As nomads, they did not really understand the importance of building up stores of supplies, or promoting handcrafts and technology. It was said of Genghis Khan that his goal was not the subjugation of the neighboring cultures, but their destruction. He is said not to have comprehended the advantages of urban life. In truth, and in deed, Genghis Khan was well aware of the economic advantages that these peoples enjoyed.
In the course of a few decades, the Mongols under Yelü Chutsai and Sorghaghtani Beki (see „State Philosophy“ below), just how important it was to maintain the status quo. The princes now attempted, to act in the interests of the settled populace. They were no always successful.
Whenever urban populations were allowed to carry on their way of life, they could produce an excess of good and foodstuffs. This excess was to be paid as a tax to the Khan. It was Genghis Khan's successor, Ugedai Khan, who permitted in 1234 the transformation of the traditional Tribute into a tax. This saved many lives and whole cultures.
Genghis Khan did not originally intend to establish an empire. Every one of his conquests proceeded on the basis of due considerations of the political situation and potential economic gains.
One example of this is the conquest of the northern Chinese capital of Peking in 1215. He did not take advantage of the opportunity to conquer all of northern China, but returned home to the steppes after achieving his victory. The war against the Choresmian Empire 1219-21 began because of a trade dispute.

What is the culture of Mongols?

On the steppes, the Mongols lived as herdsmen and animal breeders in yurts, which are half-domed shaped structures of felt stretched over wooden frames. Women and children also participated in nomadic life, took care of the animals, and collected the manure as fuel. These privations made the Mongols tough and gave them tenacity. The survival of the group depended on their skill with their small horses, and on herding sheep, goats, cattle, camels, and yaks.
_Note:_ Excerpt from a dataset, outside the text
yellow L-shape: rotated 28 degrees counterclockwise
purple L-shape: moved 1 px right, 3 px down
Even today, these animals feed the Mongols with their milk and meat. Cheese and yogurt exist in hundreds of variations among the Mongols, and even a sort of distilled "Milk Vodka" for festivals. All parts of their animals are used, and big chunks of fat are considered delicacies.
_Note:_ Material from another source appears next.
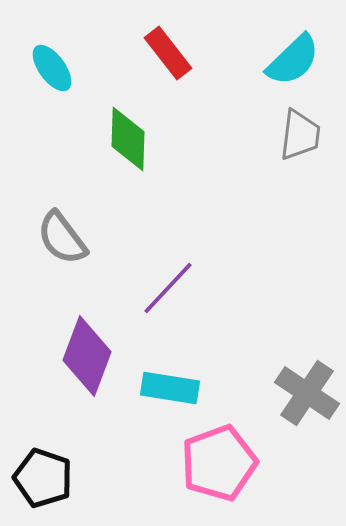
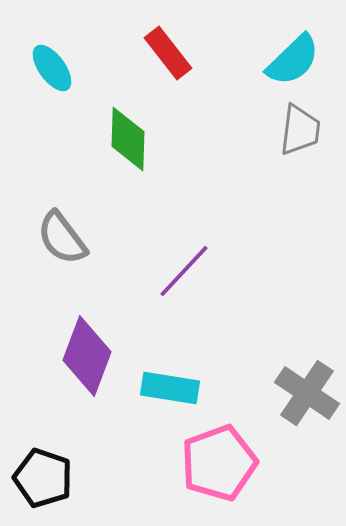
gray trapezoid: moved 5 px up
purple line: moved 16 px right, 17 px up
Buddhism, introduced from Tibet, has, over the years, influenced the Mongolian culture, which has an indigenous strain of Shamanism. The nomads learned to build portable altars and religious illustrated scrolls that were suited for travel. The connections between Tibet and Mongolia became so strong in the sixteenth century that a Mongolian Khan gave a Tibetan leader the title Dalai Lama.
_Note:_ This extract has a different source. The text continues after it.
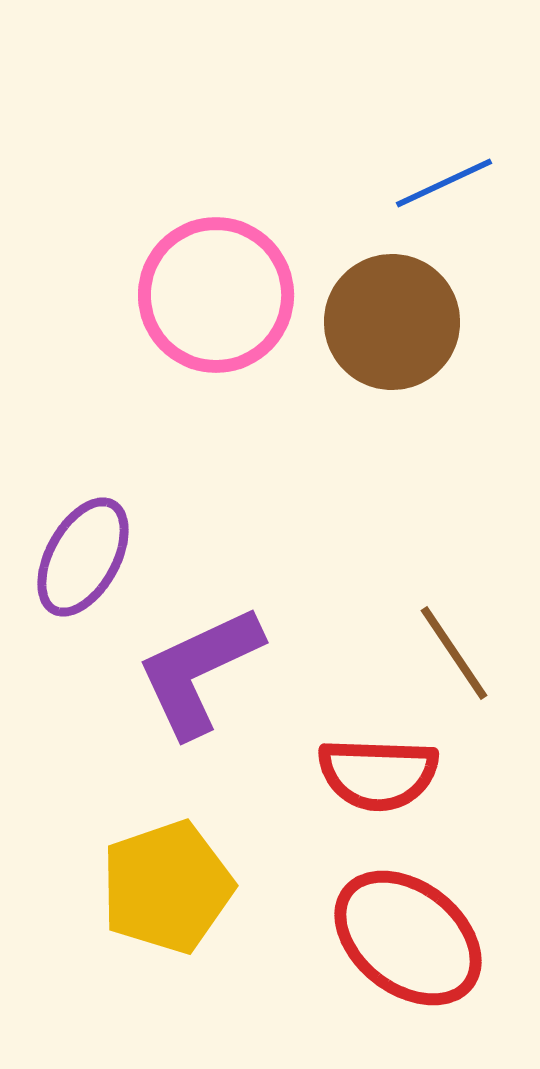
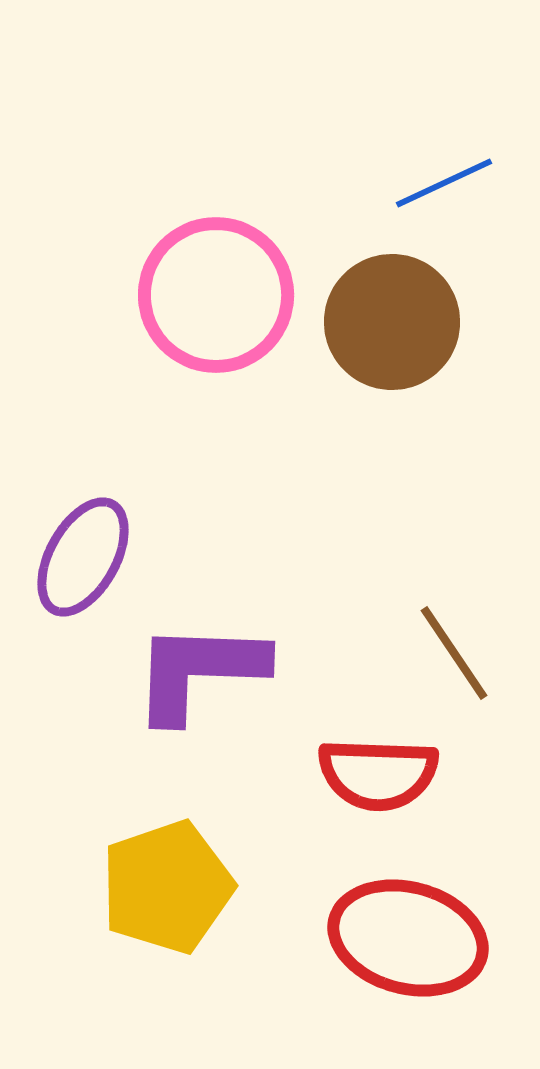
purple L-shape: rotated 27 degrees clockwise
red ellipse: rotated 23 degrees counterclockwise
Where do the Mongols live today?

Today the Mongols have their own country in northern central Asia. The state, known as the People's Republic of Mongolia, is on a high, hilly plateau and is almost three times the size of France, but has only 2.6 million inhabitants. Many more Mongols, approximately 3.5 million, live on the other side of the southern border, in China's Inner Mongolia and other Chinese provinces. There are other Mongol populations in Kazakhstan, Siberia and in the Kalmyk region of Russia, the Kalmyk Steppes on the lower Volga.
Mongolia was the second Communist nation after Russia. In 1924, it took on the status of a republic. Anti-religious revolutionaries killed thousands of monks, restricted nomadic life, and erected collectives. Most Mongols today live in cities and settlements.